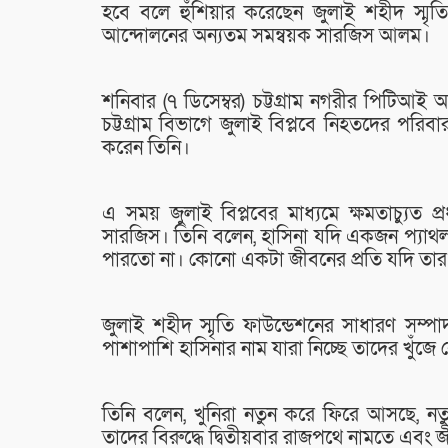
হবে বলে হুঁশিয়ার করেছেন জুলাই শহীদ স্মৃতি
আন্দোলনের অন্যতম সমন্বয়ক সারজিস আলম।
শনিবার (৭ ডিসেম্বর) চট্টগ্রাম নগরীর পিটিআই 
চট্টগ্রাম বিভাগে জুলাই বিপ্লবে নিহতদের পরিবার
করেন তিনি।
এ সময় জুলাই বিপ্লবের মাধ্যমে ক্ষমতাচ্যুত প্
সারজিস। তিনি বলেন, হাসিনা যদি একজন প্যাথল
পারতো না। কোনো একটা জীবনের প্রতি যদি তার
জুলাই শহীদ স্মৃতি ফাউন্ডেশনের সাধারণ সম্প
পাশাপাশি হাসিনার নাম যারা নিচ্ছে তাদের খুঁজে
তিনি বলেন, খুনিরা নতুন করে ফিরে আসছে, নতু
তাদের বিরুদ্ধে দ্বিতীয়বার রাজপথে নামতে এবং জ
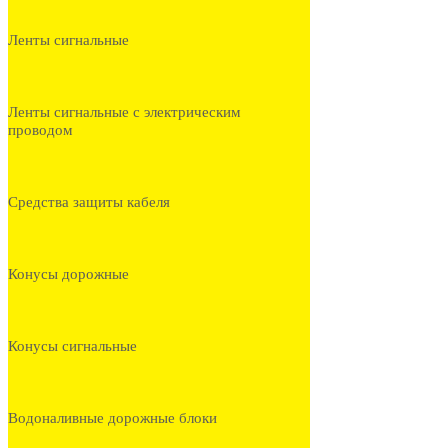
Ленты сигнальные
Ленты сигнальные с электрическим
проводом
Средства защиты кабеля
Конусы дорожные
Конусы сигнальные
Водоналивные дорожные блоки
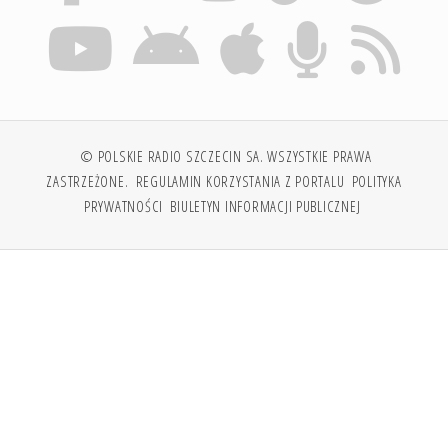
© POLSKIE RADIO SZCZECIN SA. WSZYSTKIE PRAWA
ZASTRZEŻONE.
REGULAMIN KORZYSTANIA Z PORTALU
POLITYKA
PRYWATNOŚCI
BIULETYN INFORMACJI PUBLICZNEJ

━━━━━━

ACTIVITY → Exact copies of the lines from the one containing "তাদের বিরুদ্ধে দ্বিতীয়বার রাজপথে নামতে এবং জ" through the end of the records above are required, with no pictures among them.

REPLY TO THE TASK →
তাদের বিরুদ্ধে দ্বিতীয়বার রাজপথে নামতে এবং জ
Ленты сигнальные
Ленты сигнальные с электрическим
проводом
Средства защиты кабеля
Конусы дорожные
Конусы сигнальные
Водоналивные дорожные блоки
© POLSKIE RADIO SZCZECIN SA. WSZYSTKIE PRAWA
ZASTRZEŻONE.
REGULAMIN KORZYSTANIA Z PORTALU
POLITYKA
PRYWATNOŚCI
BIULETYN INFORMACJI PUBLICZNEJ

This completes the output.